Sudden Oak Death affects western coastal forests in the U.S. It’s an emerging pathogen caused by a fungus-like brown-algae organism that kills oak trees. Before 2001, this pathogen was not known to science. It was named Phytophthora ramorum.

I recently wrote a story that ran in the Charlotte Observer (also ran in the Raleigh News & Observer) about a researcher studying this disease using a combination of landscape epidemiology, high-tech mapping and GIS. But because of space constraints, a lot of the cool ecology and modeling aspects had to get cut or just weren’t included in the print/online story.

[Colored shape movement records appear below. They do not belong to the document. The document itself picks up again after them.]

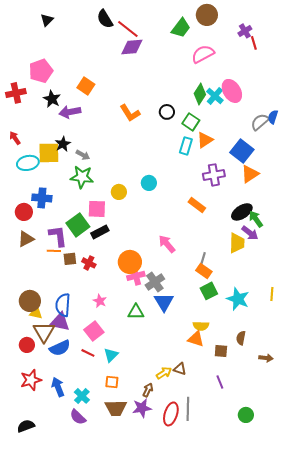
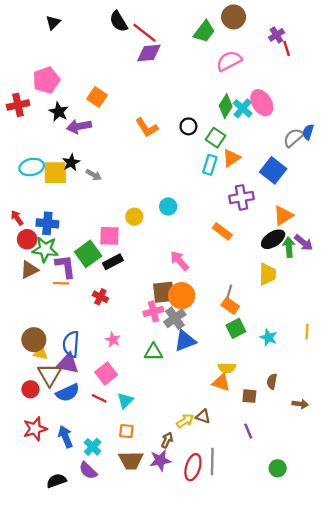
red arrow: (15, 138) -> (17, 218), moved
cyan ellipse: (28, 163) -> (32, 167), moved
orange triangle: (250, 174) -> (283, 216), moved
green star: (82, 177) -> (45, 249), moved
green arrow: (256, 219) -> (289, 247), turned 30
purple arrow: (250, 233) -> (304, 243), moved
pink arrow: (167, 244) -> (179, 261), moved
brown square: (70, 259) -> (164, 292), moved, size x1.5
orange circle: (130, 262) -> (182, 296), moved
cyan star: (238, 299) -> (269, 337), size x0.7
blue triangle: (164, 302) -> (185, 341), turned 40
black semicircle: (26, 426) -> (56, 481), moved

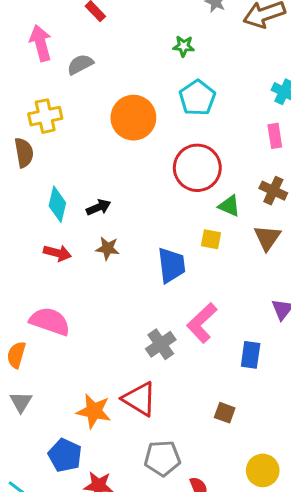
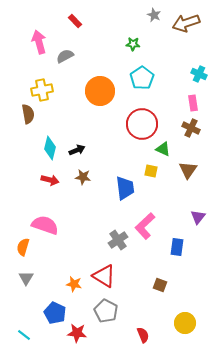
brown cross: (273, 191) -> (191, 128), moved
orange star: (94, 411) -> (74, 284), size x0.7
gray pentagon: (162, 458) -> (106, 311), moved, turned 30

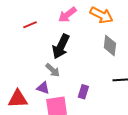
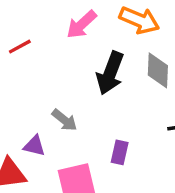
black arrow: (61, 46) -> (110, 73), moved
purple triangle: (43, 88) -> (34, 146), moved

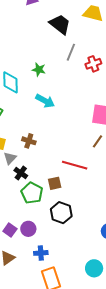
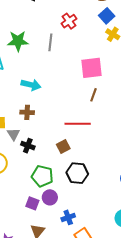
gray line: (71, 52) -> (50, 42), moved
green star: (39, 70) -> (18, 41), size x1.5
cyan arrow: (45, 101) -> (31, 85), moved
green pentagon: (32, 193) -> (42, 176), moved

So this post is about the stuff that did not make it in.

The main source for the story was the director of the Center for Applied Geographic Information Systems at UNC-Charlotte, Ross Meentemeyer. His background is in landscape ecology and GIS. You could say his center makes detailed maps by melding high-powered computational technologies and remote sensing tools like aerial imagery with good old-fashioned muddy-boots-ecology field work.

Meentemeyer is a self-described family man and outdoors man, and he spends several weeks each year out West doing field work and studying Sudden Oak Death and it’s causative agent, P. ramorum.

“As a landscape ecologist, a lot of my work has focused on developing models of species distributions that predict where and why different plant species and other organisms exist where they do,” Meentemeyer said. “And I use a lot of geographical systems technologies for mapping and developing different geographical models.” (more…)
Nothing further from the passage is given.